Report: AirBnB owns AI tech that discriminates against sex workers and people with mental illness

Algorithm patents owned by the company list sex work and psychopathy as ‘untrustworthy’ traits.


AirBnB owns AI-powered technology that descriminates against sex workers and people with mental illness, according to patents first filed in July 2018. The technology is linked to a background-check startup called Trooly that AirBnB acquired in 2015.

Sex workers have reported being banned from AirBnB in the past, but there’s never been such concrete proof as these patents.

It’s not exactly breaking news that big tech companies discriminate against sex workers. But it’s still jarring to hear of the way this discrimination is becoming more prevalent, rather than shrinking away.

Discrimination in the name of ‘trust’ — AirBnB’s predictive software is meant to be used to search the internet for a person’s “trustworthiness.” But its indicators of trust are really all over the place. For example, the patent lists traits such as “neuroticism and involvement in crimes” as particularly untrustworthy. Also on that list are words like “narcissism, Machiavellianism, or psychopathy.”

The keywords associated with untrustworthy people range from invovlement with drugs to associations with hate websites to sex work. The patent adds that people “involved in pornography” or who have “authored online content with negative language” will receive lower scores in the trustworthiness evaluation. Does this mean AirBnB is going to penalize me for cursing on Twitter?

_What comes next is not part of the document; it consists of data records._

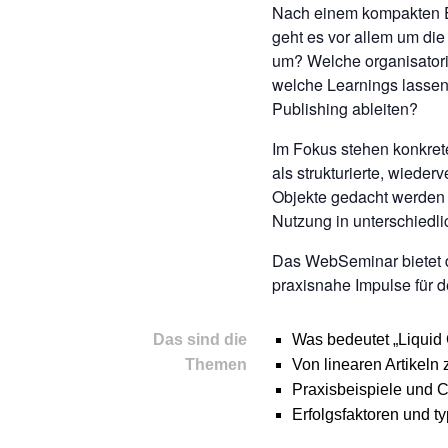
Nach einem kompakten Ei
geht es vor allem um die
um? Welche organisator
welche Learnings lassen
Publishing ableiten?
Im Fokus stehen konkrete
als strukturierte, wiede
Objekte gedacht werden –
Nutzung in unterschiedl
Das WebSeminar bietet d
praxisnahe Impulse für d
Das sind die
Was bedeutet „Liquid
Themen
Von linearen Artikeln
Praxisbeispiele und 
Erfolgsfaktoren und 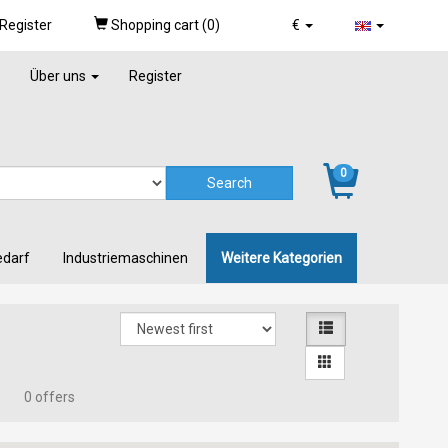
Register
Shopping cart (
0
)
€
Über uns
Register
0
edarf
Industriemaschinen
Weitere Kategorien
0 offers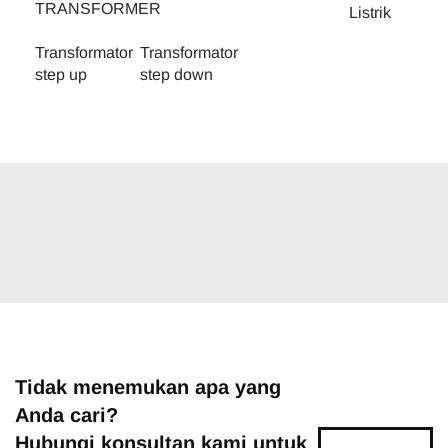
TRANSFORMER
Listrik
Transformator
Transformator
step up
step down
Tidak menemukan apa yang
Anda cari?
Hubungi konsultan kami untuk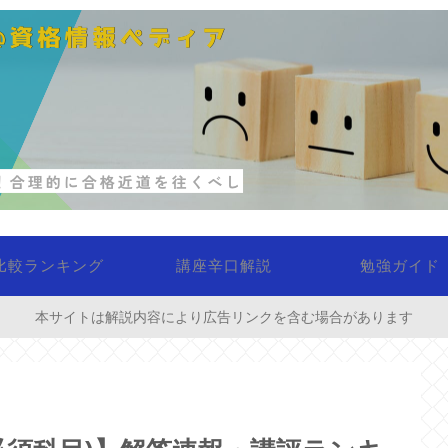
比較ランキング
講座辛口解説
勉強ガイド
本サイトは解説内容により広告リンクを含む場合があります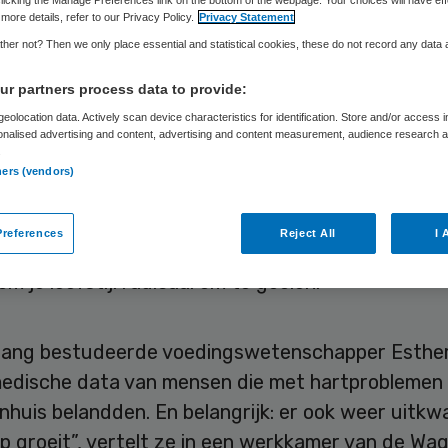
orkomen
more details, refer to our Privacy Policy.
Privacy Statement
her not? Then we only place essential and statistical cookies, these do not record any data
r partners process data to provide:
Skipr Redactie
21 februari 2025
,
10:56
1832 keer gelezen
eolocation data. Actively scan device characteristics for identification. Store and/or access 
onalised advertising and content, advertising and content measurement, audience research 
.
ners (vendors)
artaanval heeft overleefd moet aan de pillen. Ma
ten helpt patiënten te behoeden voor een beruch
references
Reject All
I 
farct, blijkt volgens
Trouw
uit nieuw onderzoek. S
 om je leefstijl radicaal om te gooien.
r lang bestudeerde voedingswetenschapper Esther
medische data van mensen die met hartproblemen 
nhuis belandden. En belangrijk: er ook weer uitk
p groeit”, vertelt ze in een werkkamer van de Wa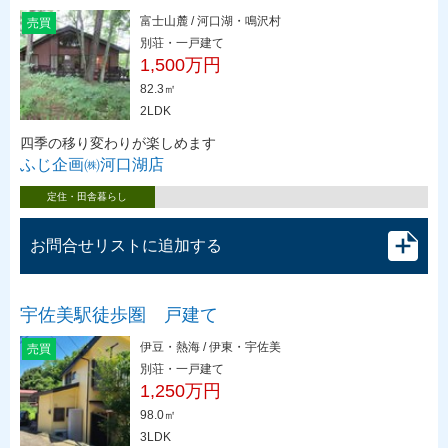
富士山麓 / 河口湖・鳴沢村
売買
別荘・一戸建て
1,500万円
82.3㎡
2LDK
四季の移り変わりが楽しめます
ふじ企画㈱河口湖店
定住・田舎暮らし
お問合せリストに追加する
宇佐美駅徒歩圏 戸建て
伊豆・熱海 / 伊東・宇佐美
売買
別荘・一戸建て
1,250万円
98.0㎡
3LDK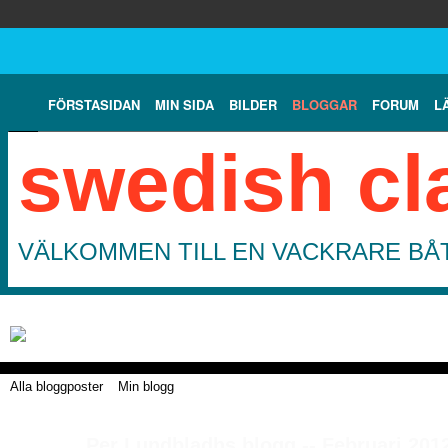
FÖRSTASIDAN
MIN SIDA
BILDER
BLOGGAR
FORUM
L
swedish cl
VÄLKOMMEN TILL EN VACKRARE BÅT
Alla bloggposter
Min blogg
Per Lundbladhs blogg -- Februari 201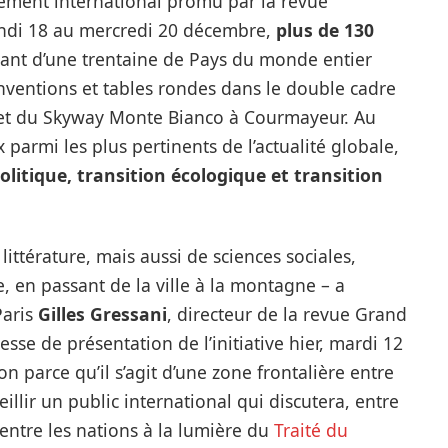
nement international promu par la revue
undi 18 au mercredi 20 décembre,
plus de 130
ant d’une trentaine de Pays du monde entier
nventions et tables rondes dans le double cadre
t et du Skyway Monte Bianco à Courmayeur. Au
armi les plus pertinents de l’actualité globale,
olitique, transition écologique et transition
ittérature, mais aussi de sciences sociales,
e, en passant de la ville à la montagne – a
Paris
Gilles Gressani
, directeur de la revue Grand
sse de présentation de l’initiative hier, mardi 12
n parce qu’il s’agit d’une zone frontalière entre
ueillir un public international qui discutera, entre
 entre les nations à la lumière du
Traité du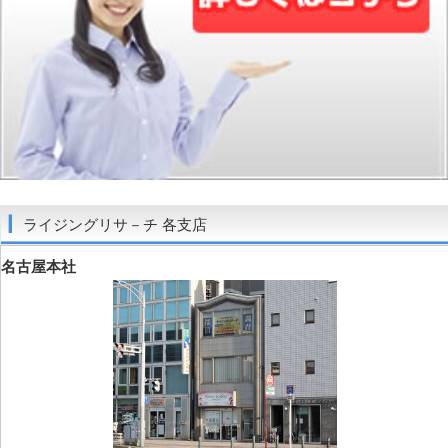
ライジングリサ－チ 各支店
名古屋本社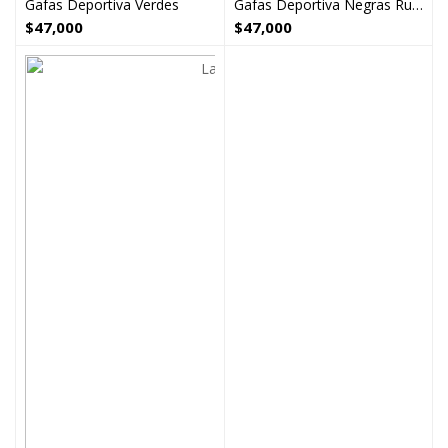
Gafas Deportiva Verdes
Gafas Deportiva Negras Running Ciclismo
$
47,000
$
47,000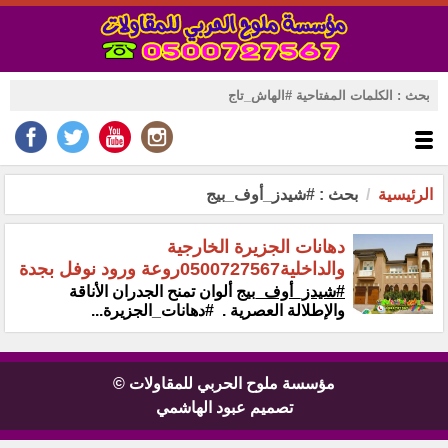
الرئيسية
بحث : #شيدز_أوف_بيج
دهانات الجزيرة الخارجية
والداخلية0500727567روعة ورود نوفل بجدة
#شيدز_أوف_بيج
ألوان تمنح الجدران الأناقة
والإطلالة العصرية . ‎ #دهانات_الجزيرة...
مؤسسة ملوح الحربي للمقاولات ©
تصميم عبود الهاشمي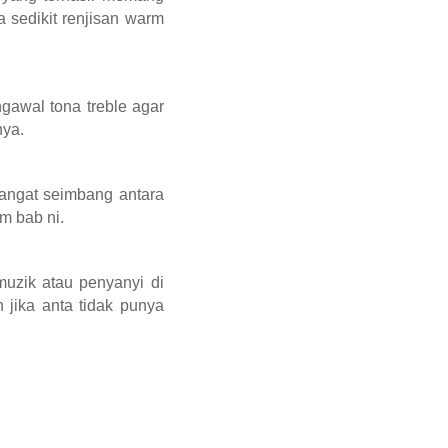
 sedikit renjisan warm
ngawal tona treble agar
nya.
Sangat seimbang antara
m bab ni.
muzik atau penyanyi di
 jika anta tidak punya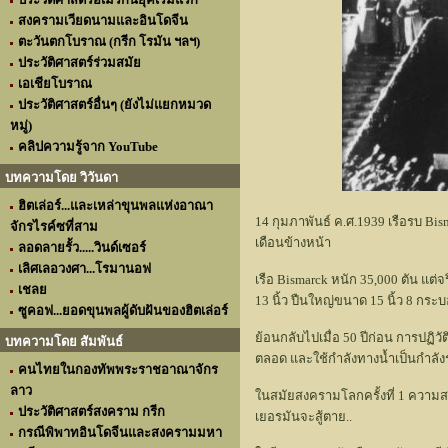
สงครามเวียดนามและอินโดจีน
ตะวันตกโบราณ (กรีก โรมัน ฯลฯ)
ประวัติศาสตร์ร่วมสมัย
เอเชียโบราณ
ประวัติศาสตร์อื่นๆ (ยังไม่แยกหมวด
หมู่)
คลิปความรู้จาก YouTube
บทความโดย วิวันดา
ฮิตเล่อร์...และเหล่าขุนพลแห่งอาณา
14 กุมภาพันธ์ ค.ศ.1939 เรือรบ Bi
จักรไรค์ซที่สาม
เดือนข้างหน้า
ลอดลายรั้ว.....วินด์เซอร์
เลิศเลอวงศา...โรมานอฟ
เรือ Bismarck หนัก 35,000 ตัน แต่
เชลย
13 นิ้ว ปืนใหญ่ขนาด 15 นิ้ว 8 กร
ซูคอฟ...ยอดขุนพลผู้ดับฝันของฮิตเล่อร์
ย้อนกลับไปเมื่อ 50 ปีก่อน การปฏ
บทความโดย สัมพันธ์
ตลอด และใช้กำลังทางน้ำเป็นกำลัง
คนไทยในกองทัพพระราชอาณาจักร
ลาว
ในสมัยสงครามโลกครั้งที่ 1 ความส
ประวัติศาสตร์สงคราม กรีก
เยอรมันจะสู้ตาย..
กรณีพิพาทอินโดจีนและสงครามมหา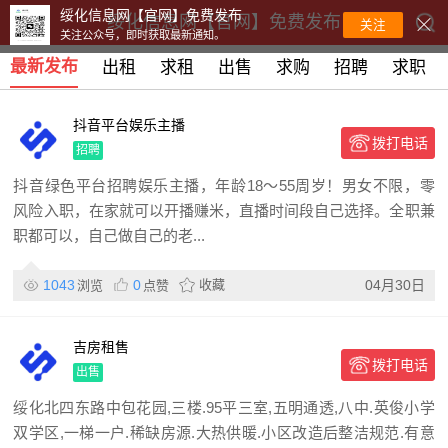
绥化信息网【官网】免费发布
绥化信息网【官网】免费发布
关注
关注公众号，即时获取最新通知。
最新发布
出租
求租
出售
求购
招聘
求职
抖音平台娱乐主播
拨打电话
招聘
抖音绿色平台招聘娱乐主播，年龄18～55周岁！男女不限，零
风险入职，在家就可以开播赚米，直播时间段自己选择。全职兼
职都可以，自己做自己的老...
1043
0
收藏
04月30日
浏览
点赞
吉房租售
拨打电话
出售
绥化北四东路中包花园,三楼.95平三室,五明通透,八中.英俊小学
双学区,一梯一户.稀缺房源.大热供暖.小区改造后整洁规范.有意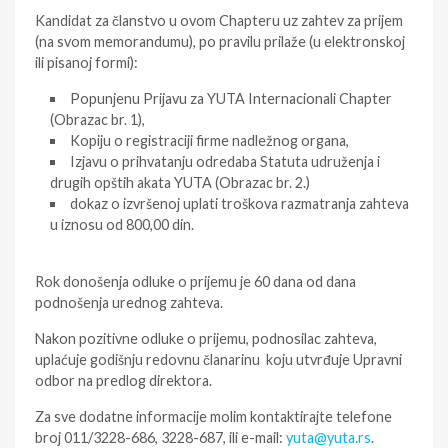
Kandidat za članstvo u ovom Chapteru uz zahtev za prijem
(na svom memorandumu), po pravilu prilaže (u elektronskoj
ili pisanoj formi):
Popunjenu Prijavu za YUTA Internacionali Chapter
(Obrazac br. 1),
Kopiju o registraciji firme nadležnog organa,
Izjavu o prihvatanju odredaba Statuta udruženja i
drugih opštih akata YUTA (Obrazac br. 2.)
dokaz o izvršenoj uplati troškova razmatranja zahteva
u iznosu od 800,00 din.
Rok donošenja odluke o prijemu je 60 dana od dana
podnošenja urednog zahteva.
Nakon pozitivne odluke o prijemu, podnosilac zahteva,
uplaćuje godišnju redovnu članarinu koju utvrđuje Upravni
odbor na predlog direktora.
Za sve dodatne informacije molim kontaktirajte telefone
broj 011/3228-686, 3228-687, ili e-mail:
yuta@yuta.rs
.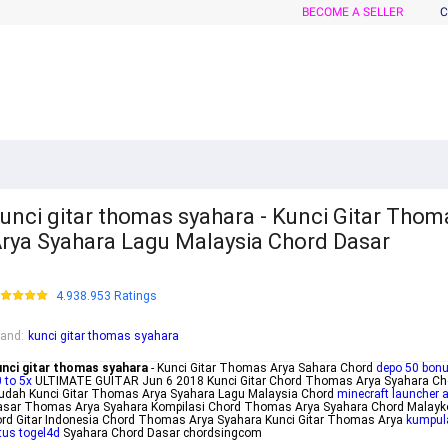
BECOME A SELLER
C
unci gitar thomas syahara - Kunci Gitar Thom
rya Syahara Lagu Malaysia Chord Dasar
4.938.953 Ratings
rand
:
kunci gitar thomas syahara
unci gitar thomas syahara
- Kunci Gitar Thomas Arya Sahara Chord
depo 50 bon
 to 5x
ULTIMATE GUITAR Jun 6 2018 Kunci Gitar Chord Thomas Arya Syahara Ch
udah Kunci Gitar Thomas Arya Syahara Lagu Malaysia Chord
minecraft launcher 
asar Thomas Arya Syahara Kompilasi Chord Thomas Arya Syahara Chord Malayk
rd Gitar Indonesia Chord Thomas Arya Syahara Kunci Gitar Thomas Arya
kumpul
tus togel4d
Syahara Chord Dasar chordsingcom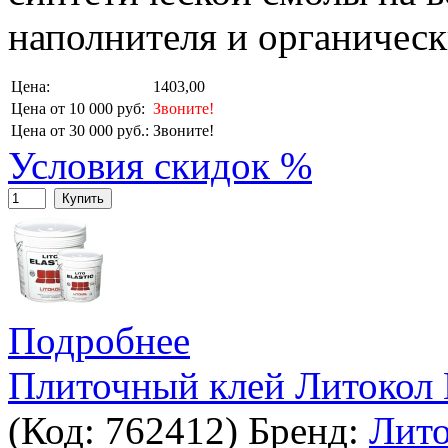
наполнителя и органическ
Цена:
1403,00
Цена от 10 000 руб:
Звоните!
Цена от 30 000 руб.:
Звоните!
Условия скидок %
Купить
Подробнее
Плиточный клей Литокол
(Код:
762412
)
Бренд:
Лито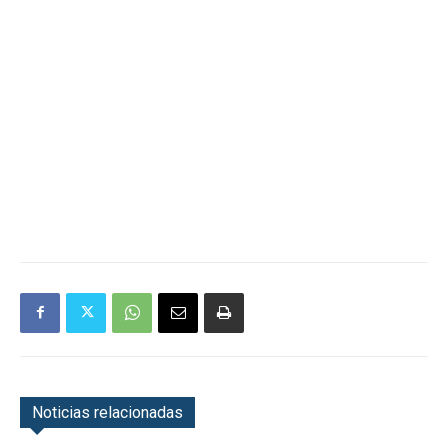
Noticias relacionadas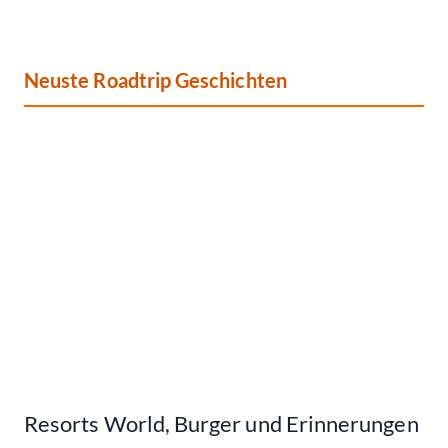
Neuste Roadtrip Geschichten
Resorts World, Burger und Erinnerungen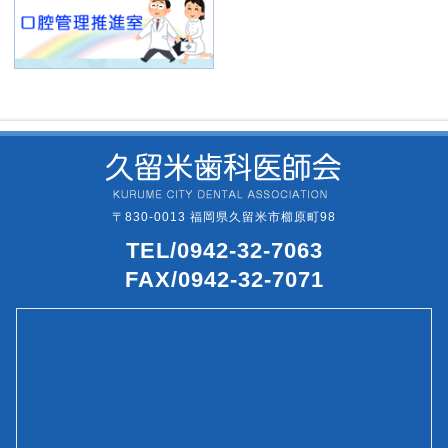
〒830-0013 福岡県久留米市櫛原町98
TEL/0942-32-7063
FAX/0942-32-7071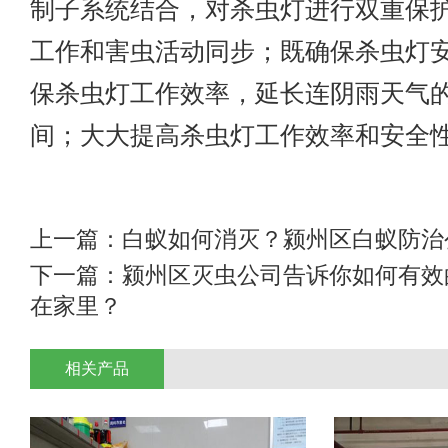
制子系统结合，对杀虫灯进行双重保
工作和害虫活动同步；既确保杀虫灯
保杀虫灯工作效率，延长连阴雨天气
间；大大提高杀虫灯工作效率和安全
上一篇：
白蚁如何消灭？颍州区白蚁防治
下一篇：
颍州区灭虫公司告诉你如何有效
在家里？
相关产品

The scan is...weirdly invasive — The patents describe a technology called “Determining Trustworthiness and Compatibility of a Person,” and it supposedly evaluates whether or not two people would get along. But it isn’t just AirBnB interactions that are being evaluated: it’s a person’s entire internet presence. The software seeks to worm its way into users’ lives by finding every last instance of their life on the internet.

AirBnB says it owns the technology but isn’t using it — A spokesperson told Business Insider that AirBnB is “not currently implementing all of the software’s screening methods as described in the patent filing.” But it does own the technology and could technically use it at any time it pleases. So that’s exciting.